Beginner mixOmics workshop

Outline

Day 1 & 2: methods and hands-on. The following broad topics will be covered.

A. Key methodologies in mixOmics and their variants:

  • Exploration of one data set and how to estimate missing values
  • Identification of biomarkers to discriminate different treatment groups
  • Integration of two data sets and identification of biomarkers
  • Repeated measurements design
  • Integration of more than two data sets to identify multi omics signatures

B. Review on the graphical outputs implemented in mixOmics

  • Sample plot representation
  • Variable plot representation for data integration
  • Other useful graphical outputs

C. Case studies and applications

Five case studies will be analysed using the methods presented above, with a focus on transcriptomics, proteomics and 16S metagenomics data sets.

Day 3: bring your own data. Participants will be given the opportunity to analyse their own data under the guidance and the advice of the instructors. Participants can also work in a team. Some data sets will also be provided for those unable to bring their own data.

The following statistical concepts will be introduced: covariance and correlation, multiple linear regression, classification and prediction, cross-validation, selection of diagnostic or prognostic markers, l1 and l2 penalties in a regression framework. Each methodology will be illustrated on a case study (theory and application will alternate). Note that mixOmics is not limited to biological data only and can be applied to other type of data where integration is required.
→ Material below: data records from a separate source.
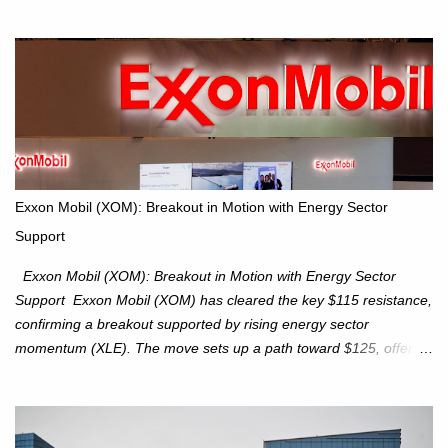
for potential supply as the S&P 500 trades within the 6,600–6,750
range. Short Term: S&P 500 (SPX): The S&P 500 has followed
our alternate view, consolidating around the 6,650 level. We are
monitoring for technical signals to indicate direction moves,
especially as the new 4Q25 quarter begins and earnings season
approaches. Hang Seng Index (HSI): The Hang Seng Index (HSI)
is expected to trade within the 25,750–27,100 range in the
upcoming week as we monitor for technical signals indicating
potential directional moves. Investors continue to hold positions
Exxon Mobil (XOM): Breakout in Motion with Energy Sector
Investors to hold core exposure as broader uptrend remains
Support
intact. No reversal signals yet. Traders to trade the consolidation
between 6,600–6,750 until a breakou...
Exxon Mobil (XOM): Breakout in Motion with Energy Sector
Support Exxon Mobil (XOM) has cleared the key $115 resistance,
confirming a breakout supported by rising energy sector
momentum (XLE). The move sets up a path toward $125, offering
an attractive trade setup with defined risk at $111.56. Price Action:
XOM closed at $117.22 (+1.41%) , breaking through the
resistance at $115 that capped rallies in June and September.
The breakout is backed by stronger volume (~18.6M), lending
Target group The course is intended for data analysts in the fields of bioinformatics, computational biology and applied statistics with some statistical knowledge and a good working knowledge in R. It will be particularly useful to those interested in:

  1. Exploring large data sets.
  2. Selecting features with methods implementing LASSO-based penalisations.
  3. Using graphical techniques to better visualise data.
  4. Understanding and/or applying multivariate projection methodologies to large data sets.

Anticipated learning outcomes After completion of this workshop, participants will be able to

  1. Understand fundamental principles of multivariate projection-based dimension reduction technique.
  2. Perform statistical integration and feature selection using recently developed multivariate methodologies.
  3. Apply those methods to high throughput biological studies, including their own studies.